MEF releases its top ten mobile media trends for 2010

The year 2009 was a turbulent one for the global economy. However, the mobile industry has weathered the storm remarkably well, as MEF’s quarterly Business Confidence Index (BCI) has shown. In the last BCI, the global mobile media industry predicted growth of 33% in the next year; although MEF believes that the industry has the potential to beat this projection.

This time last year, MEF made a number of predictions that came to fruition in 2009. It predicted that mobile applications would emerge as a content category in their own right and with more than 24 application stores now launched and several billion apps downloaded this has clearly been realised.

MEF also predicted the proliferation of touchscreen devices would drive discoverability and content usage which is self evident with seemingly every OEM producing a touch-screen device and strong consumer demand for the interactive functionality this interface provides.

Such a creative and richly diverse industry will continue to deliver new and exciting challenges and opportunities.

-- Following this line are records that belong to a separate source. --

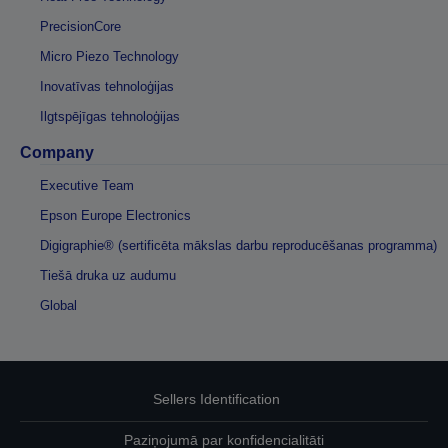
PrecisionCore
Micro Piezo Technology
Inovatīvas tehnoloģijas
Ilgtspējīgas tehnoloģijas
Company
Executive Team
Epson Europe Electronics
Digigraphie® (sertificēta mākslas darbu reproducēšanas programma)
Tiešā druka uz audumu
Global
Sellers Identification
Paziņojumā par konfidencialitāti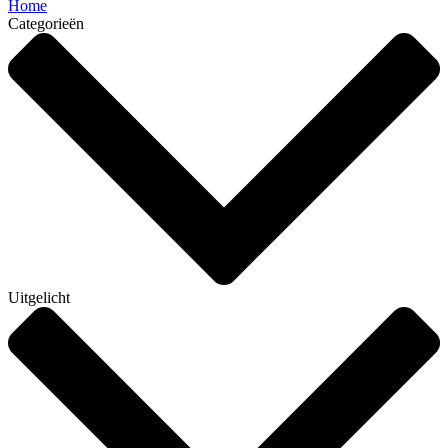
Home
Categorieën
Uitgelicht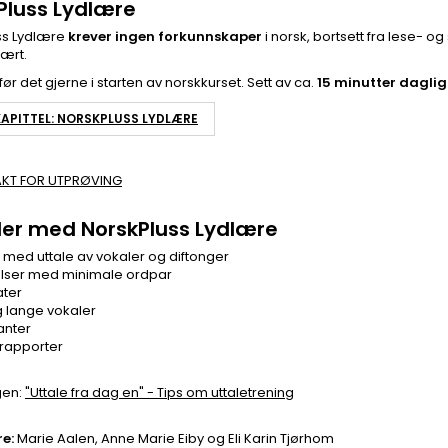
Pluss Lydlære
ss Lydlære
krever ingen forkunnskaper
i norsk, bortsett fra lese- o
ært.
r det gjerne i starten av norskkurset. Sett av ca.
15 minutter
daglig
APITTEL: NORSKPLUSS LYDLÆRE
KT FOR UTPRØVING
ler med NorskPluss Lydlære
 med uttale av vokaler og diftonger
velser med minimale ordpar
ater
g lange vokaler
anter
trapporter
gen:
"Uttale fra dag en" - Tips om uttaletrening
re:
Marie Aalen, Anne Marie Eiby og Eli Karin Tjørhom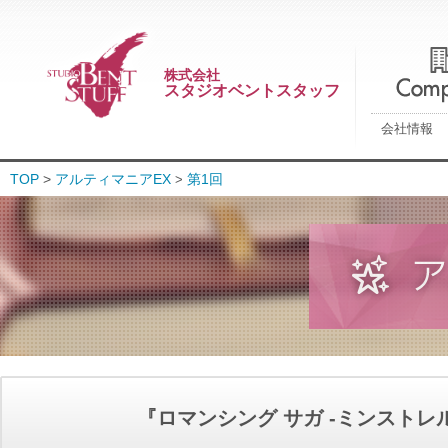
株式会社
スタジオベントスタッフ
会社情報
TOP
>
アルティマニアEX
第1回
>
『ロマンシング サガ -ミンストレ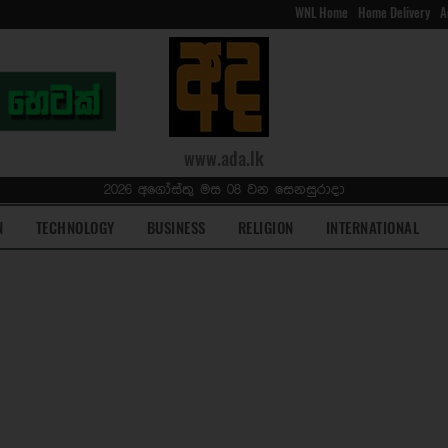
WNL Home
Home Delivery
A
www.ada.lk
2026 අගෝස්තු මස 08 වන සෙනසුරාදා
N
TECHNOLOGY
BUSINESS
RELIGION
INTERNATIONAL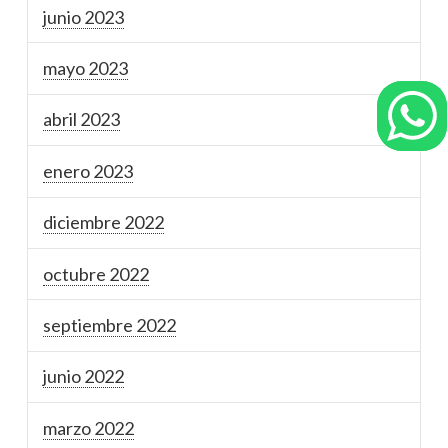
junio 2023
mayo 2023
abril 2023
enero 2023
diciembre 2022
octubre 2022
septiembre 2022
junio 2022
marzo 2022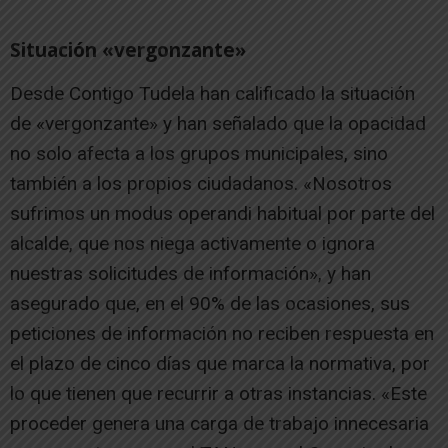
Situación «vergonzante»
Desde Contigo Tudela han calificado la situación
de «vergonzante» y han señalado que la opacidad
no solo afecta a los grupos municipales, sino
también a los propios ciudadanos. «Nosotros
sufrimos un modus operandi habitual por parte del
alcalde, que nos niega activamente o ignora
nuestras solicitudes de información», y han
asegurado que, en el 90% de las ocasiones, sus
peticiones de información no reciben respuesta en
el plazo de cinco días que marca la normativa, por
lo que tienen que recurrir a otras instancias. «Este
proceder genera una carga de trabajo innecesaria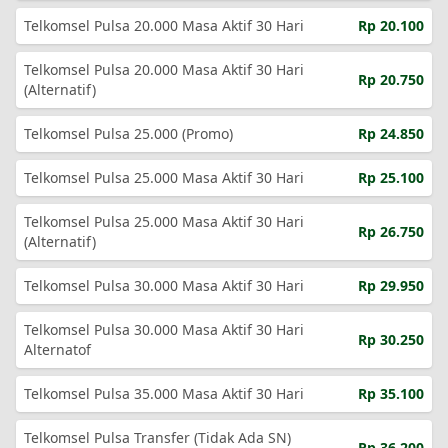
Telkomsel Pulsa 20.000 Masa Aktif 30 Hari
Rp 20.100
Telkomsel Pulsa 20.000 Masa Aktif 30 Hari
Rp 20.750
(Alternatif)
Telkomsel Pulsa 25.000 (Promo)
Rp 24.850
Telkomsel Pulsa 25.000 Masa Aktif 30 Hari
Rp 25.100
Telkomsel Pulsa 25.000 Masa Aktif 30 Hari
Rp 26.750
(Alternatif)
Telkomsel Pulsa 30.000 Masa Aktif 30 Hari
Rp 29.950
Telkomsel Pulsa 30.000 Masa Aktif 30 Hari
Rp 30.250
Alternatof
Telkomsel Pulsa 35.000 Masa Aktif 30 Hari
Rp 35.100
Telkomsel Pulsa Transfer (Tidak Ada SN)
Rp 36.200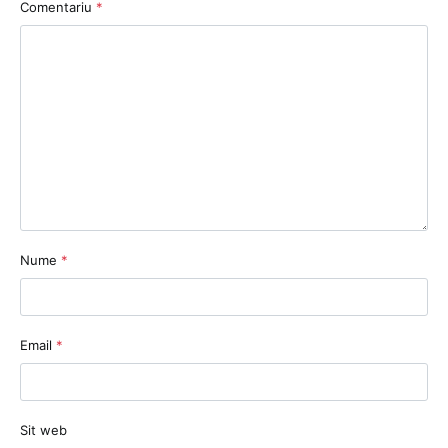
Comentariu
*
Nume
*
Email
*
Sit web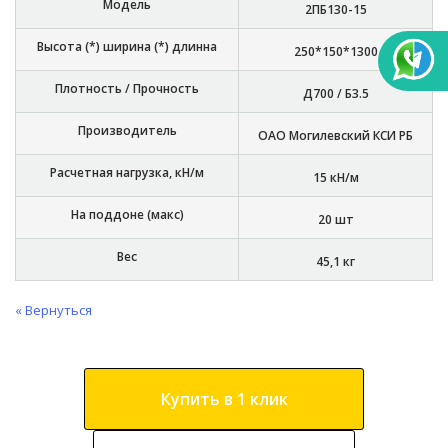
Модель
2ПБ130-15
Высота (*) ширина (*) длинна
250*150*1300
Плотность / Прочность
Д700 / Б3.5
Производитель
ОАО Могилевский КСИ РБ
Расчетная нагрузка, кН/м
15 кН/м
На поддоне (макс)
20 шт
Вес
45,1 кг
« Вернуться
Купить в 1 клик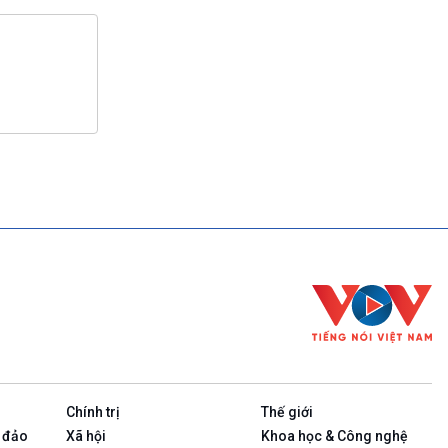
Chính trị
Thế giới
 đảo
Xã hội
Khoa học & Công nghệ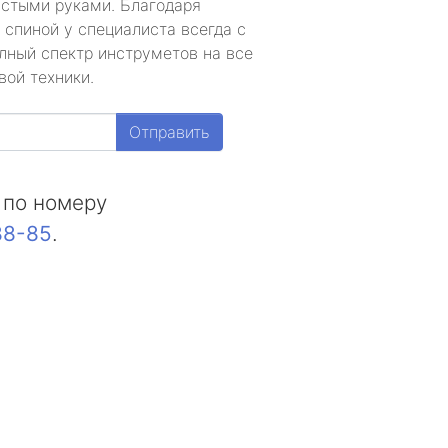
устыми руками. Благодаря
 спиной у специалиста всегда с
лный спектр инструметов на все
вой техники.
Отправить
 по номеру
88-85
.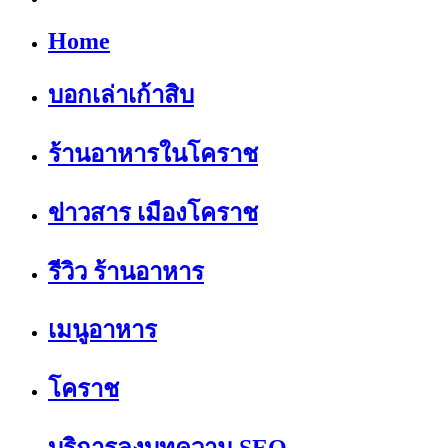
Home
บอกเล่าเก้าสิบ
ร้านอาหารในโคราช
ข่าวสาร เมืองโคราช
รีวิว ร้านอาหาร
เมนูอาหาร
โคราช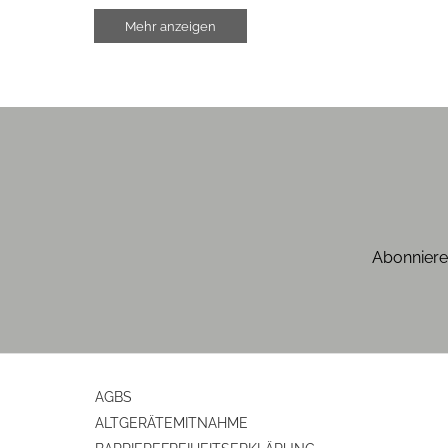
Breite (cm)
Mehr anzeigen
Höhe (cm)
Tiefe (cm)
Gewicht (kg)
Konstruktionsmerkmale
Antriebsart
Abonniere
Motor
AGBS
ALTGERÄTEMITNAHME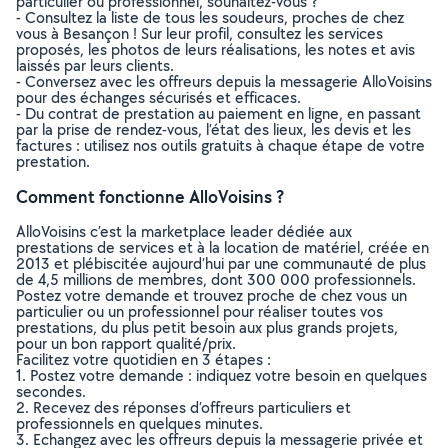
particulier ou professionnel, souhaitez-vous ?
- Consultez la liste de tous les soudeurs, proches de chez
vous à Besançon ! Sur leur profil, consultez les services
proposés, les photos de leurs réalisations, les notes et avis
laissés par leurs clients.
- Conversez avec les offreurs depuis la messagerie AlloVoisins
pour des échanges sécurisés et efficaces.
- Du contrat de prestation au paiement en ligne, en passant
par la prise de rendez-vous, l’état des lieux, les devis et les
factures : utilisez nos outils gratuits à chaque étape de votre
prestation.
Comment fonctionne AlloVoisins ?
AlloVoisins c’est la marketplace leader dédiée aux
prestations de services et à la location de matériel, créée en
2013 et plébiscitée aujourd’hui par une communauté de plus
de 4,5 millions de membres, dont 300 000 professionnels.
Postez votre demande et trouvez proche de chez vous un
particulier ou un professionnel pour réaliser toutes vos
prestations, du plus petit besoin aux plus grands projets,
pour un bon rapport qualité/prix.
Facilitez votre quotidien en 3 étapes :
1. Postez votre demande : indiquez votre besoin en quelques
secondes.
2. Recevez des réponses d’offreurs particuliers et
professionnels en quelques minutes.
3. Echangez avec les offreurs depuis la messagerie privée et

With MEF’s previous success in anticipating, defining and addressing these key issues, we share here our forecast of top trends in mobile media for 2010.

MEF’s Top 10 Mobile Media Trends for 2010: Fragmentation and variance amongst handsets and now application stores will continue to plague the industry, however the growth of applications on the Android platform will close the gap on Apple’s App Store.

Operator enabling services will start to be widely deployed, facilitating the growth of rich media content that is simpler, faster and offers a better user experience.

Media publishers will start to experiment with micro-payments, subscription service models and alternative payment methods which challenge the operators’ dominance, with Rupert Murdoch’s decision to charge for online media content highlighting an already fierce debate.

Books will emerge as a new and popular content category for smartphones.

Technology innovation will continue, with content developers experimenting with 3D mobile video viewers and augmented reality for mobile.
The emerging risk of illicit charging by in-app billing will be met by firm regulatory action.

Significant tightening of premium rate regulation in the Atlantic region will spread across the world.

2010 will be the year of multiplatform dual-delivery of content including music, video and games, across mobile phones, TVs and PCs.

The growing consumer demand for data-heavy services will put greater pressure on networks, with flat rate data tariffs increasingly subjected to stringent download limits.

Complexity, confusion and ambiguity in the application of rights to the mobile platform will be addressed seriously in 2010.